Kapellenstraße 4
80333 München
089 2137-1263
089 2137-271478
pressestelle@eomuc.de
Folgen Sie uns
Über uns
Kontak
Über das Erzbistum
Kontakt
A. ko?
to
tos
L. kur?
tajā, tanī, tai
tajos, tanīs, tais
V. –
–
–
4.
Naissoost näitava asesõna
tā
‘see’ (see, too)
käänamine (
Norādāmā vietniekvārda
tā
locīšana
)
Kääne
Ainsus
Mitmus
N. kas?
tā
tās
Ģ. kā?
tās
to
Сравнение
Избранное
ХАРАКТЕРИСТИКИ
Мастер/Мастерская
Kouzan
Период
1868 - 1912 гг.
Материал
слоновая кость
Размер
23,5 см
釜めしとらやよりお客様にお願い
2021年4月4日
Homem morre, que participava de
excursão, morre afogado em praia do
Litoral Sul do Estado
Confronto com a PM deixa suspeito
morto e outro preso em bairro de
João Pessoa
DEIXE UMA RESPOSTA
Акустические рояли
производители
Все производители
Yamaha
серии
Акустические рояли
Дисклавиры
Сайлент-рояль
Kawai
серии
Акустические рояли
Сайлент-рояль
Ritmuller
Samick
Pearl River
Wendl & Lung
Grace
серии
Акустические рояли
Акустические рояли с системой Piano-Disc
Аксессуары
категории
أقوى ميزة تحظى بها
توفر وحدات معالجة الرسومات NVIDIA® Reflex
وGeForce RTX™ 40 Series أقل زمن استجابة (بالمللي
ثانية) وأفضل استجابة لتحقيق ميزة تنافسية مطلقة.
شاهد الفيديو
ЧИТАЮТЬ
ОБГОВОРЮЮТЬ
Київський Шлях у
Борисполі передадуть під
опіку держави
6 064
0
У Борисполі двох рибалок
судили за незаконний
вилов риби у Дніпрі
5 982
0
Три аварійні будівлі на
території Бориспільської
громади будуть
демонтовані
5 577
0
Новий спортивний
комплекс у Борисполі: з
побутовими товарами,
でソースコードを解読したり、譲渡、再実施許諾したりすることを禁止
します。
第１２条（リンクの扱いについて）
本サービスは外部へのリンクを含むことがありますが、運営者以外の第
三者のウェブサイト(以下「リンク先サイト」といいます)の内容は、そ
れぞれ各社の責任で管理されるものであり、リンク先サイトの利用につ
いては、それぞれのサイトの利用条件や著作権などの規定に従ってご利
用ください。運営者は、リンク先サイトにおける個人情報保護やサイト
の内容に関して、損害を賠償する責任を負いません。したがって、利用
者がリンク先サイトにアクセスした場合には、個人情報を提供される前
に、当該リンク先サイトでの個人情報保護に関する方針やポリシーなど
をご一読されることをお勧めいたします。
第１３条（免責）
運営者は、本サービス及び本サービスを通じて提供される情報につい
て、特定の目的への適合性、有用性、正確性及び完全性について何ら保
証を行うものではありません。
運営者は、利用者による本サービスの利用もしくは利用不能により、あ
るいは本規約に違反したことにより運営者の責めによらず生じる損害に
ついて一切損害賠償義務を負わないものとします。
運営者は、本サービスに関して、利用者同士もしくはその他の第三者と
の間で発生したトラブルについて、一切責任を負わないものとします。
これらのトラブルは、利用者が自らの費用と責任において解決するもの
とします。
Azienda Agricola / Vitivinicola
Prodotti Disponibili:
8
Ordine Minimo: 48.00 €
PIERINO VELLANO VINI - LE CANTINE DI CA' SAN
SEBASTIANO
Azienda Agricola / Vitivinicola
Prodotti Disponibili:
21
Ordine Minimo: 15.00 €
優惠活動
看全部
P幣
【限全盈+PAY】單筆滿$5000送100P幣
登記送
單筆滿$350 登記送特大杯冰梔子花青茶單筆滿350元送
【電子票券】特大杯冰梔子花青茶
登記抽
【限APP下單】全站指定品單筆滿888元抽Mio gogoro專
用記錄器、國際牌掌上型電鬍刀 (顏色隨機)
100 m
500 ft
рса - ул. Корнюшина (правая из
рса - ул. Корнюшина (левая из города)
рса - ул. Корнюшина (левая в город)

- PROBLEM TO SOLVE
Starting with the line that has "Ordine Minimo: 15.00 €", print each remaining line of the listing exactly.

- SOLUTION FOR THIS EXERCISE
Ordine Minimo: 15.00 €
優惠活動
看全部
P幣
【限全盈+PAY】單筆滿$5000送100P幣
登記送
單筆滿$350 登記送特大杯冰梔子花青茶單筆滿350元送
【電子票券】特大杯冰梔子花青茶
登記抽
【限APP下單】全站指定品單筆滿888元抽Mio gogoro專
用記錄器、國際牌掌上型電鬍刀 (顏色隨機)
100 m
500 ft
рса - ул. Корнюшина (правая из
рса - ул. Корнюшина (левая из города)
рса - ул. Корнюшина (левая в город)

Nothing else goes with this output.